[Data excerpts]
++++++++
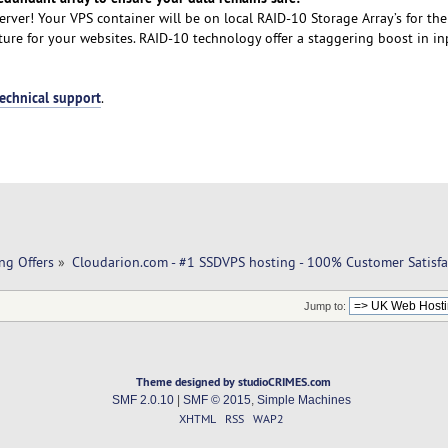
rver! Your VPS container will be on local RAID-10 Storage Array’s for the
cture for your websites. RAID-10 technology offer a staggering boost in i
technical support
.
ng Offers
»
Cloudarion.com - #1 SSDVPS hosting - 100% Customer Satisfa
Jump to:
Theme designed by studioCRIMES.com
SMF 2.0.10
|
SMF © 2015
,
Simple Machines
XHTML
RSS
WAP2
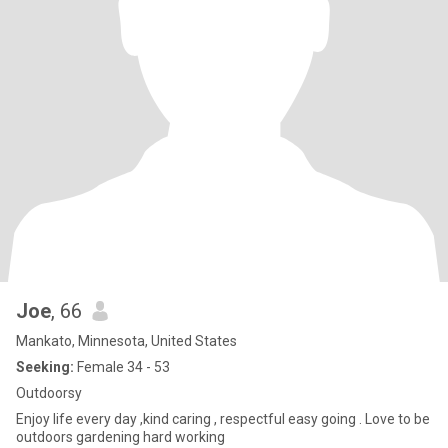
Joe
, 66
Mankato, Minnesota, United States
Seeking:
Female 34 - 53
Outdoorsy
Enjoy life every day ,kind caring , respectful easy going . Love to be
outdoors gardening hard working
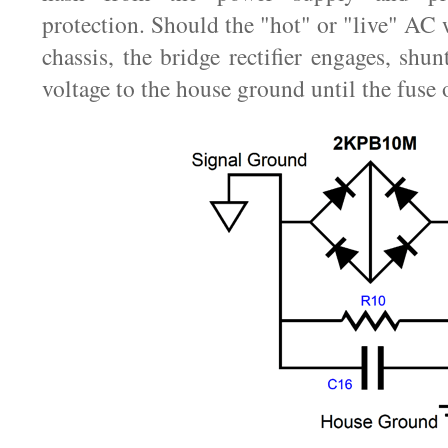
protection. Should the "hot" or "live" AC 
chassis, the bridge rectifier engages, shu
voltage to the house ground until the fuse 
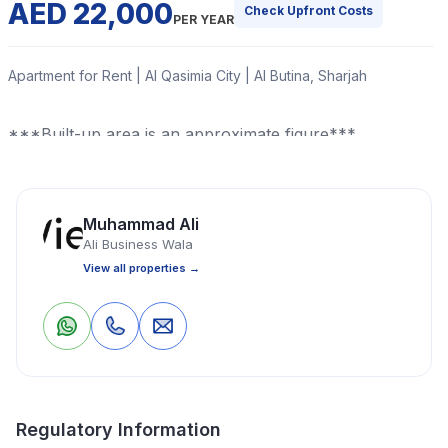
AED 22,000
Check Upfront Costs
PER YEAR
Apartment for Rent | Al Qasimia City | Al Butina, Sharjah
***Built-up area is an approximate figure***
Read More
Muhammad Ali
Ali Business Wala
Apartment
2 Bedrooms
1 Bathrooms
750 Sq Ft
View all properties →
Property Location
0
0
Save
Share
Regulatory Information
++++++++
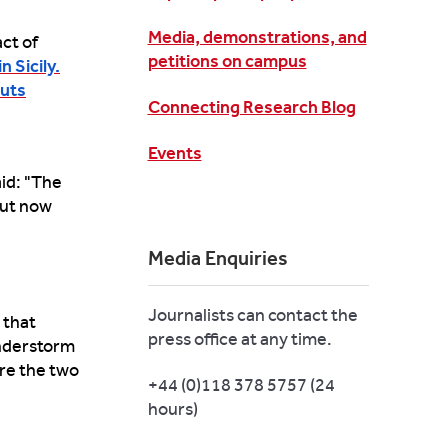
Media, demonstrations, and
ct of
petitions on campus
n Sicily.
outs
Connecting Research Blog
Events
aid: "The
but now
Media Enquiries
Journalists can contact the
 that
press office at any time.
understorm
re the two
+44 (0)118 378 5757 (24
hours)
++++++++
• What the task requires: Which lines above contain the word "RAID"? Show each of them.

• Reply:
rver! Your VPS container will be on local RAID-10 Storage Array’s for the
cture for your websites. RAID-10 technology offer a staggering boost in i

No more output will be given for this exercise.